Источником такого удвоения реальности была борьба с язычеством и его разнообразными проявлениями, в числе которых оказался смех скоморохов. Эта привело к тому, что в древнерусской культуре скоморохи стали представителями антимира, мира «кромешного», в котором привычный порядок представлялся перевернутым. Такая связь скоморошества с иным миром вела к сакрализации смеха и позволяла воспринимать скомороха как субъекта, наделенного сверхъестественными способностями245. Обладая статусом «иереев смеха» (А. М. Панченко) в антимире, скоморохи выступали его проводниками в официальной культуре. Поэтому поведение скомороха даже при утрате им религиозных функций сохраняло связь со сферой сакрального в реализации антиповедения, т. е. «обратного, перевернутого, опрокинутого поведения», «поведения наоборот»246.

В данном контексте важно, что в числе лидеров и идеологов политического протеста 2011–2013 гг. мы видим писателей, актеров, музыкантов, чье творчество характеризуется сатирической направленностью: Дмитрий Быков, Виктор Шендерович, Михаил Ефремов, Вася Обломов. Они выступают теми «жрецами смеха», которые подчеркивают праздничный, карнавальный характер протестных акций и репрезентируют антиповедение, восходящее к культуре «кромешного» мира. Показательна оценка собственного творчества лидера панк-группы «Рабфак» А. Семенова. В одном из интервью он назвал участников своей группы шутами и скоморохами: «Лично мне было бы больше по кайфу петь про любовь, но мы шуты, дело которых смех над всем глупым и несообразным. <…> …Мне уже не раз приходилось подчеркивать, что мы не политики и не оппозиционеры, а скоморохи»247. В этих словах просматривается устойчивая для русской культуры традиция политизации смеха и выражения протеста в смеховой форме. Лидеры протеста – это одновременно и лидеры антимира, который утверждается посредством народно-площадного смеха. Подобно официальному миру, антимир имеет свою карнавальную иерархию, где шут становится королем, «жрецом смеха».

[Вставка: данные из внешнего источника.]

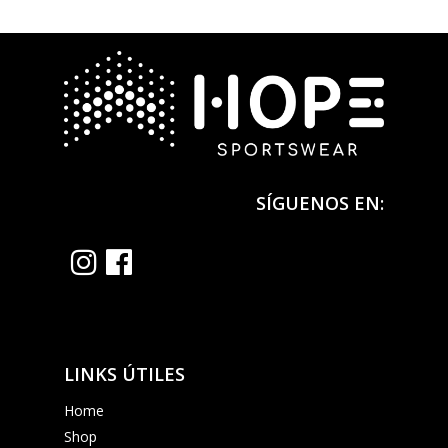
SÍGUENOS EN:
LINKS ÚTILES
Home
Shop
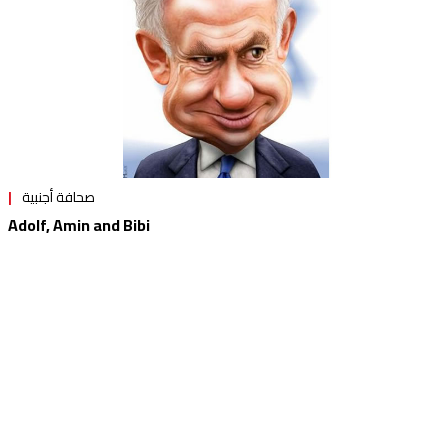
صحافة أجنبية
Adolf, Amin and Bibi
Commentary by Uri Avnery
The Face of a Boy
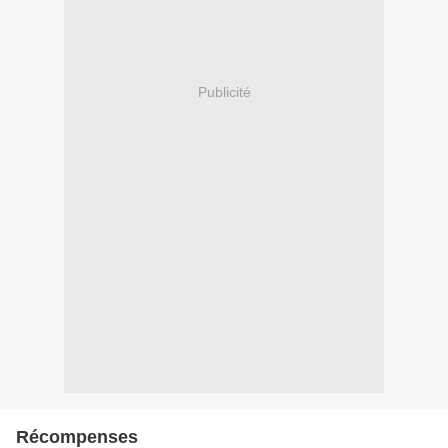
Publicité
Récompenses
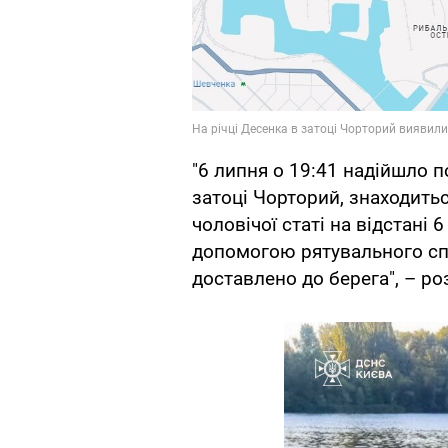
"6 липня о 19:41 надійшло п
затоці Чорторий, знаходить
чоловічої статі на відстані 6
допомогою рятувального с
доставлено до берега", – р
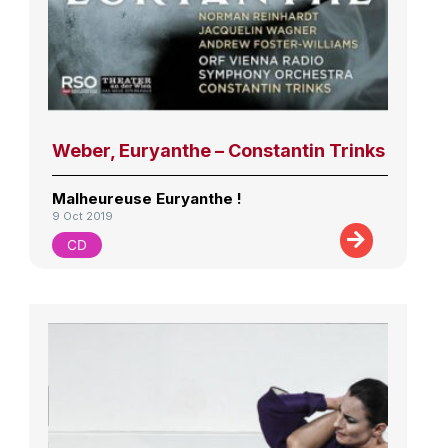
Weber, Euryanthe – Constantin Trinks
Malheureuse Euryanthe !
9 Oct 2019
CD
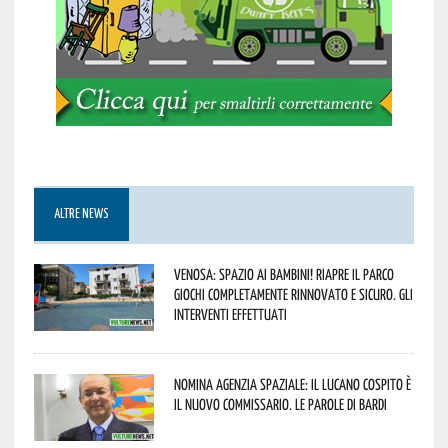
ALTRE NEWS
Venosa: spazio ai bambini! Riapre il Parco
Giochi completamente rinnovato e sicuro. Gli
interventi effettuati
Nomina Agenzia Spaziale: il lucano Cospito è
il nuovo commissario. Le parole di Bardi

Смеховой мир русского Средневековья репрезентировал антимир официальной культуры. Мотив антимира – это мотив мира перевернутого, в котором доминирует обратный порядок: игровой, веселый, праздничный. Иерархия, возникающая из перевернутого мира, характерна для уличного протеста: настоящий мир – это антимир, настоящее поведение – это антиповедение, противоположное официально принятому. Такова в карнавально-протестном мироощущении топография верха (рая) и низа (ада). В мифологии и религии ад – это место, находящееся на нижних этажах мировой иерархии, это подземное царство. В дискурсе уличного протеста дихотомия верха и низа используется для репрезентации российской жизни как неправильной: «Ад опустел. Все демоны ушли во власть России!»; «Ангелы против демонов». Задача протестного смеха – перевернуть сложившийся порядок так, чтобы топография верха и низа (добра и зла) отвечала истине «кромешного» мира. Отсюда используемые в уличных выступлениях приемы смеховой культуры Средневековья: «перевертыши» (Д. С. Лихачев), или «снижения», т. е. средства низведения высокого к низкому, духовного к материально-телесному (М. М. Бахтин).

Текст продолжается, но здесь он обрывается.